Embora a norma já tenha sido suspensa pelo Tribunal de Justiça de Santa Catarina (TJSC), o caso segue sob exame do STF. A ação foi ajuizada pelo PSOL, com a participação da União Nacional dos Estudantes (UNE) e da Educação e Cidadania de Afrodescendentes e Carentes (Educafro). No entanto, Gonet sustenta que apenas o partido possui legitimidade para figurar como autor da ação, defendendo a retirada das duas entidades do processo.
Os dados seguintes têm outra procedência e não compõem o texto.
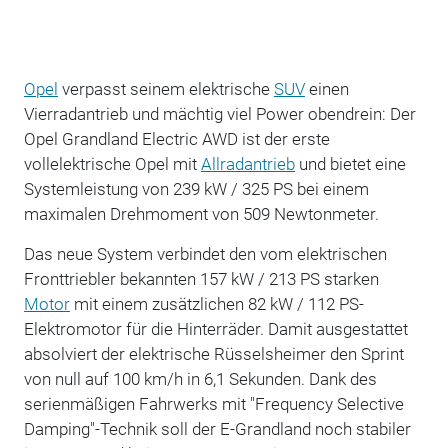
Opel
verpasst seinem elektrische
SUV
einen
Vierradantrieb und mächtig viel Power obendrein: Der
Opel Grandland Electric AWD ist der erste
vollelektrische Opel mit
Allradantrieb
und bietet eine
Systemleistung von 239 kW / 325 PS bei einem
maximalen Drehmoment von 509 Newtonmeter.
Das neue System verbindet den vom elektrischen
Fronttriebler bekannten 157 kW / 213 PS starken
Motor
mit einem zusätzlichen 82 kW / 112 PS-
Elektromotor für die Hinterräder. Damit ausgestattet
absolviert der elektrische Rüsselsheimer den Sprint
von null auf 100 km/h in 6,1 Sekunden. Dank des
serienmäßigen Fahrwerks mit "Frequency Selective
Damping"-Technik soll der E-Grandland noch stabiler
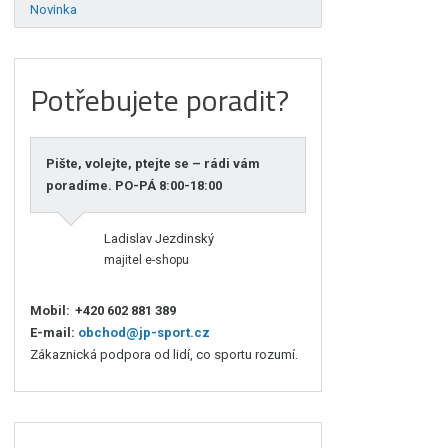
Novinka
Potřebujete poradit?
Pište, volejte, ptejte se – rádi vám
poradíme. PO-PÁ 8:00-18:00
Ladislav Jezdinský
majitel e-shopu
Mobil:
+420 602 881 389
E-mail:
obchod@jp-sport.cz
Zákaznická podpora od lidí, co sportu rozumí.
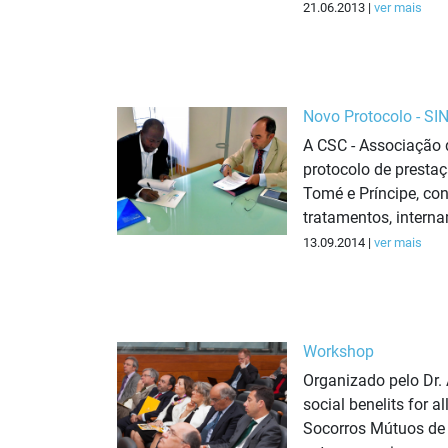
21.06.2013 |
ver mais
Novo Protocolo - S
A CSC - Associação 
protocolo de presta
Tomé e Príncipe, co
tratamentos, intern
13.09.2014 |
ver mais
Workshop
Organizado pelo Dr.
social benelits for 
Socorros Mútuos de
Foto: Rosinei Coutinho/STF
Paulo Gonet

Em sua manifestação, o procurador-geral recorre a entendimentos consolidados do Supremo segundo os quais políticas de ação afirmativa não podem ser encerradas sem uma análise prévia de seus impactos e resultados.

Para ele, a manutenção da lei catarinense durante o julgamento pode produzir consequências irreversíveis, já que a proibição das cotas poderia atingir processos seletivos em andamento ou previstos para o início do ano letivo, dificultando ou inviabilizando uma posterior reversão dos efeitos jurídicos.